_Work task_
Go to the line containing "Tractor type: Favorit" in the records below. Repeat it and the lines after it exactly, all the way to the end.

_Records from a data source_
BEGIN

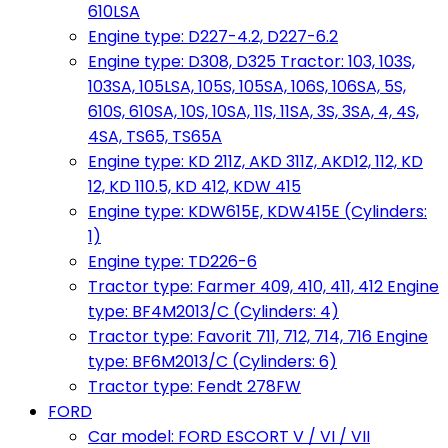
610LSA
Engine type: D227-4.2, D227-6.2
Engine type: D308, D325 Tractor: 103, 103S,
103SA, 105LSA, 105S, 105SA, 106S, 106SA, 5S,
610S, 610SA, 10S, 10SA, 11S, 11SA, 3S, 3SA, 4, 4S,
4SA, TS65, TS65A
Engine type: KD 211Z, AKD 311Z, AKD12, 112, KD
12, KD 110.5, KD 412, KDW 415
Engine type: KDW615E, KDW415E (Cylinders:
1)
Engine type: TD226-6
Tractor type: Farmer 409, 410, 411, 412 Engine
type: BF4M2013/C (Cylinders: 4)
Tractor type: Favorit 711, 712, 714, 716 Engine
type: BF6M2013/C (Cylinders: 6)
Tractor type: Fendt 278FW
FORD
Car model: FORD ESCORT V / VI / VII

END

_Answer for the task_
Tractor type: Favorit 711, 712, 714, 716 Engine
type: BF6M2013/C (Cylinders: 6)
Tractor type: Fendt 278FW
FORD
Car model: FORD ESCORT V / VI / VII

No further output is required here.